◆ Required action
Copy verbatim the block of lines in the entries below whose first line contains "服务条款 (22, 2437)" and whose last line contains "[button] (943, 66)". Leave out all other lines.

(Data shown)

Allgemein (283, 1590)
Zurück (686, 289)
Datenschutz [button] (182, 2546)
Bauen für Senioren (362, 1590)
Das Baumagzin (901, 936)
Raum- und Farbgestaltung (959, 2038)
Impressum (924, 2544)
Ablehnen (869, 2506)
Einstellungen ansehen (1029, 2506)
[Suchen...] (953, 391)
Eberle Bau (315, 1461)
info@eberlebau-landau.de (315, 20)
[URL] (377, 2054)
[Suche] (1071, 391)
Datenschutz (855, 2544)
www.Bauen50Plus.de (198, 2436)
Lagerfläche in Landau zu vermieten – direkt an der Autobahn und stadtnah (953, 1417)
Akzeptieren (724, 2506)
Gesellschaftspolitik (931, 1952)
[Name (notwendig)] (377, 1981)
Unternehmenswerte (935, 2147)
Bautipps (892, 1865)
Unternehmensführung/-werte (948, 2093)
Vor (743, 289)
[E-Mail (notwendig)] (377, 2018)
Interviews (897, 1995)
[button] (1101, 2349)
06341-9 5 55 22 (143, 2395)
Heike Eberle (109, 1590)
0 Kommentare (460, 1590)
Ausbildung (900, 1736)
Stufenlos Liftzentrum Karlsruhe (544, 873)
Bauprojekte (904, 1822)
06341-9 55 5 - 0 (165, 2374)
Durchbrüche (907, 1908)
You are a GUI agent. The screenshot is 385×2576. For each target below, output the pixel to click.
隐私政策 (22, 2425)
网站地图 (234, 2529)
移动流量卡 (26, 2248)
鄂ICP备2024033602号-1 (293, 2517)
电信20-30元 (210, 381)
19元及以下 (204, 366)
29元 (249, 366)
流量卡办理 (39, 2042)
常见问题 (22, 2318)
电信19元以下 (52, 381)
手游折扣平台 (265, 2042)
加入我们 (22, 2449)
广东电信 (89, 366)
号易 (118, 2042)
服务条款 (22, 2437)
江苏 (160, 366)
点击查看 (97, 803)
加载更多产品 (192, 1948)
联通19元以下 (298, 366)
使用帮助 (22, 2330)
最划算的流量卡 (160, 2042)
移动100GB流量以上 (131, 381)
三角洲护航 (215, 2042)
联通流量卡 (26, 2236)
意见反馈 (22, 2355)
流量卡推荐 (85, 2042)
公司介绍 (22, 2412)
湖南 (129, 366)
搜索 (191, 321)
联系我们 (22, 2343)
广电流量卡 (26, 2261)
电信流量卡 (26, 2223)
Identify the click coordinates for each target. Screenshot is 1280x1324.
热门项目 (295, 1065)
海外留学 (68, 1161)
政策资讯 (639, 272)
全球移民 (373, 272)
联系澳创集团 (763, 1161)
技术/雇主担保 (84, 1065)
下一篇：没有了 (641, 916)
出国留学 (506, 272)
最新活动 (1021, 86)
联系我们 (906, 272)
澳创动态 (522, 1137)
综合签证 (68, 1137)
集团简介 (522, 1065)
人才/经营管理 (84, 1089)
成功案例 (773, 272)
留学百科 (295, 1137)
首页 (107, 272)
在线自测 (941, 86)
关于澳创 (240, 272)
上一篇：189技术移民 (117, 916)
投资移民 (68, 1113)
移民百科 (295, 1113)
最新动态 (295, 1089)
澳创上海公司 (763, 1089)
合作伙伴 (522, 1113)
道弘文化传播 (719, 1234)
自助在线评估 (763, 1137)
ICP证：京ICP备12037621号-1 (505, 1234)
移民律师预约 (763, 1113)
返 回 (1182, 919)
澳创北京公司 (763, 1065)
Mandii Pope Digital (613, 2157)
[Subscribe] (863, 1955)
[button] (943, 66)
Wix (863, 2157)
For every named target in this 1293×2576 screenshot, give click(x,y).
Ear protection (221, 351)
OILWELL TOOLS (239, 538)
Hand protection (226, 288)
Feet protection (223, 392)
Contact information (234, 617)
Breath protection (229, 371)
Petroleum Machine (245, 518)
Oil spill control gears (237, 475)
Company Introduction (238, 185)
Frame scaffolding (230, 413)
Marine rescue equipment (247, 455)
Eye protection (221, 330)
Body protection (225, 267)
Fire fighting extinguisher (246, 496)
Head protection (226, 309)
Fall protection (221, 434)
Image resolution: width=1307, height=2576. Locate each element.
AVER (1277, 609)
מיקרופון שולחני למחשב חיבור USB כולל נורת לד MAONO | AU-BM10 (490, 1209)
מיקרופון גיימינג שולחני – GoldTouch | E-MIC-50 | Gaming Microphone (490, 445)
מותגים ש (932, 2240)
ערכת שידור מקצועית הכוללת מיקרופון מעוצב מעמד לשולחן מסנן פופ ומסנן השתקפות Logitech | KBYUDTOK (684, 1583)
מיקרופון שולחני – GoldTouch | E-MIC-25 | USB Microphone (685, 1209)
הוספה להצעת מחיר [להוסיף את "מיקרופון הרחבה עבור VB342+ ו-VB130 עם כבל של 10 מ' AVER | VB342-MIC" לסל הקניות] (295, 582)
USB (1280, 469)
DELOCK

(End Data shown)

◆ Written response
服务条款 (22, 2437)
江苏 (160, 366)
点击查看 (97, 803)
加载更多产品 (192, 1948)
联通19元以下 (298, 366)
使用帮助 (22, 2330)
最划算的流量卡 (160, 2042)
移动100GB流量以上 (131, 381)
三角洲护航 (215, 2042)
联通流量卡 (26, 2236)
意见反馈 (22, 2355)
流量卡推荐 (85, 2042)
公司介绍 (22, 2412)
湖南 (129, 366)
搜索 (191, 321)
联系我们 (22, 2343)
广电流量卡 (26, 2261)
电信流量卡 (26, 2223)
Identify the click coordinates for each target. Screenshot is 1280x1324.
热门项目 (295, 1065)
海外留学 (68, 1161)
政策资讯 (639, 272)
全球移民 (373, 272)
联系澳创集团 (763, 1161)
技术/雇主担保 (84, 1065)
下一篇：没有了 (641, 916)
出国留学 (506, 272)
最新活动 (1021, 86)
联系我们 (906, 272)
澳创动态 (522, 1137)
综合签证 (68, 1137)
集团简介 (522, 1065)
人才/经营管理 (84, 1089)
成功案例 (773, 272)
留学百科 (295, 1137)
首页 (107, 272)
在线自测 (941, 86)
关于澳创 (240, 272)
上一篇：189技术移民 (117, 916)
投资移民 (68, 1113)
移民百科 (295, 1113)
最新动态 (295, 1089)
澳创上海公司 (763, 1089)
合作伙伴 (522, 1113)
道弘文化传播 (719, 1234)
自助在线评估 (763, 1137)
ICP证：京ICP备12037621号-1 (505, 1234)
移民律师预约 (763, 1113)
返 回 (1182, 919)
澳创北京公司 (763, 1065)
Mandii Pope Digital (613, 2157)
[Subscribe] (863, 1955)
[button] (943, 66)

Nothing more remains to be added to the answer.